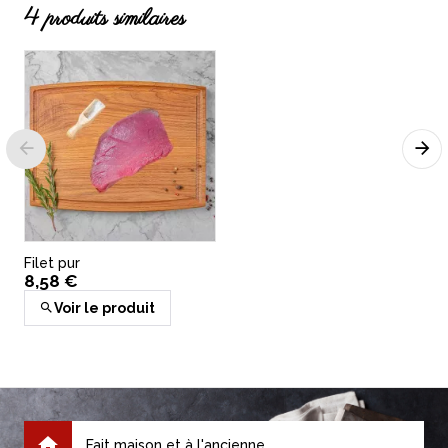
4 produits similaires
Haché campagne
6,95 €
(
1
)
Voir le produit
Filet pur
C
8,58 €
Voir le produit
Américain préparé
4,98 €
Fait maison et à l'ancienne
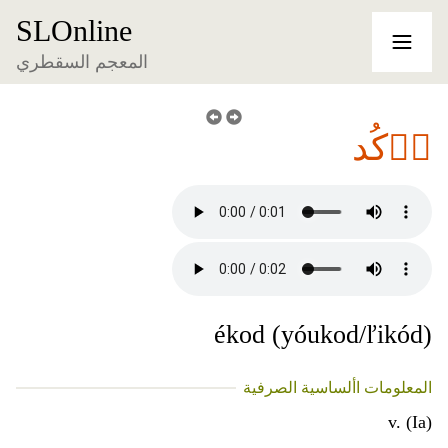
SLOnline
المعجم السقطري
آٞكُد
ékod (yóukod/ľikód)
المعلومات األساسية الصرفية
v. (Ia)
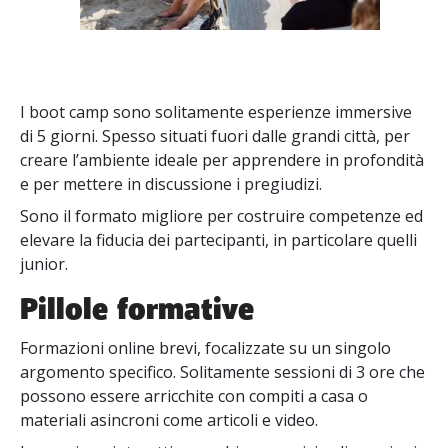
I boot camp sono solitamente esperienze immersive
di 5 giorni. Spesso situati fuori dalle grandi città, per
creare l’ambiente ideale per apprendere in profondità
e per mettere in discussione i pregiudizi.
Sono il formato migliore per costruire competenze ed
elevare la fiducia dei partecipanti, in particolare quelli
junior.
Pillole formative
Formazioni online brevi, focalizzate su un singolo
argomento specifico. Solitamente sessioni di 3 ore che
possono essere arricchite con compiti a casa o
materiali asincroni come articoli e video.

- [About this exercise]:
When you reach the line containing "Pillole formative" in the listing, transcribe it and every line after it exactly, through the last line, and add nothing.

- [Result for this exercise]:
Pillole formative
Formazioni online brevi, focalizzate su un singolo
argomento specifico. Solitamente sessioni di 3 ore che
possono essere arricchite con compiti a casa o
materiali asincroni come articoli e video.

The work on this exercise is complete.